Od jutra NIE OGLĄDAM!!Jak Ci scenarzyści mogli dopuścić do tego aby Latoszek w jednej chwili,chwili kryzysu bzyknął tę beznadziejną Agatę, po tym jak walczył o Lenę i jej życie i jak niby bardzo ją kochał,wspierał i ble ble ble!!Nie znam takich historii w życiu a tym bardziej nie wydaje mi się aby to była historia z życia wzięta.Fajny serial,ogladam od pierwszego odcinka,nie jestem fanką Leny,ale ta historia jest tak głupia i pozbawiona szacunku do widza i fanów,że mówię mu ADIEU!!
Zgadzam się.. szkoda mi Leny strasznie, ale Latoszek w sumie zawsze był dupkiem (według mnie) więc się nie zdziwiłam.. aczkolwiek jest to również i dla mnie absurd ;/
Racja, za każdym razem kiedy obejrzę kolejny odcinek, mam wyrzuty sumienia, że znowu zmarnowałam to 50 minut i sama się sobie dziwię, że dałam radę tyle wysiedzieć oglądając to. Zepsuło się "Na dobre i na złe".

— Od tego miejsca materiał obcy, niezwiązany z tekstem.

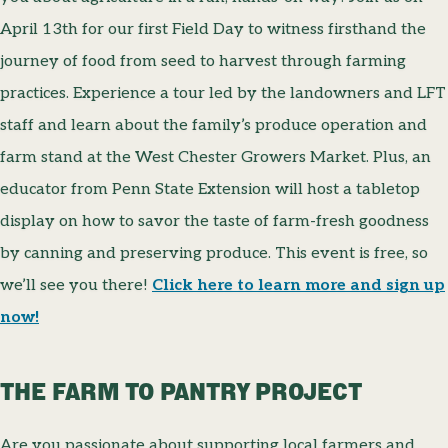
April 13th for our first Field Day to witness firsthand the
journey of food from seed to harvest through farming
practices. Experience a tour led by the landowners and LFT
staff and learn about the family’s produce operation and
farm stand at the West Chester Growers Market. Plus, an
educator from Penn State Extension will host a tabletop
display on how to savor the taste of farm-fresh goodness
by canning and preserving produce. This event is free, so
we’ll see you there!
Click here to learn more and sign up
now!
THE FARM TO PANTRY PROJECT
Are you passionate about supporting local farmers and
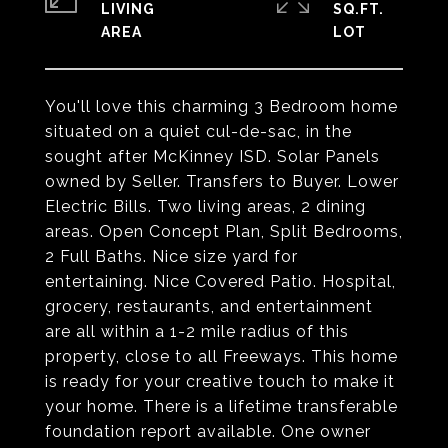
LIVING
SQ.FT.
You'll love this charming 3 Bedroom home
situated on a quiet cul-de-sac, in the
sought after McKinney ISD. Solar Panels
owned by Seller. Transfers to Buyer. Lower
Electric Bills. Two living areas, 2 dining
areas. Open Concept Plan, Split Bedrooms,
2 Full Baths. Nice size yard for
entertaining. Nice Covered Patio. Hospital,
grocery, restaurants, and entertainment
are all within a 1-2 mile radius of this
property, close to all Freeways. This home
is ready for your creative touch to make it
your home. There is a lifetime transferable
foundation report available. One owner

Dlaczego się zepsuło? Przecież zdrady, romanse, choroby to coś, co się dzieje na codzień. Ja nie lubię lukrowanych seriali i trudno oczekiwać, żeby w "Na dobre i na złe" było ciągle sielsko, anielsko. Samo życie. Niestety.
Relacja Witek - Agata od dawna jest bombą z opóźninym zapłonem i kwestią czasu była eksplozja.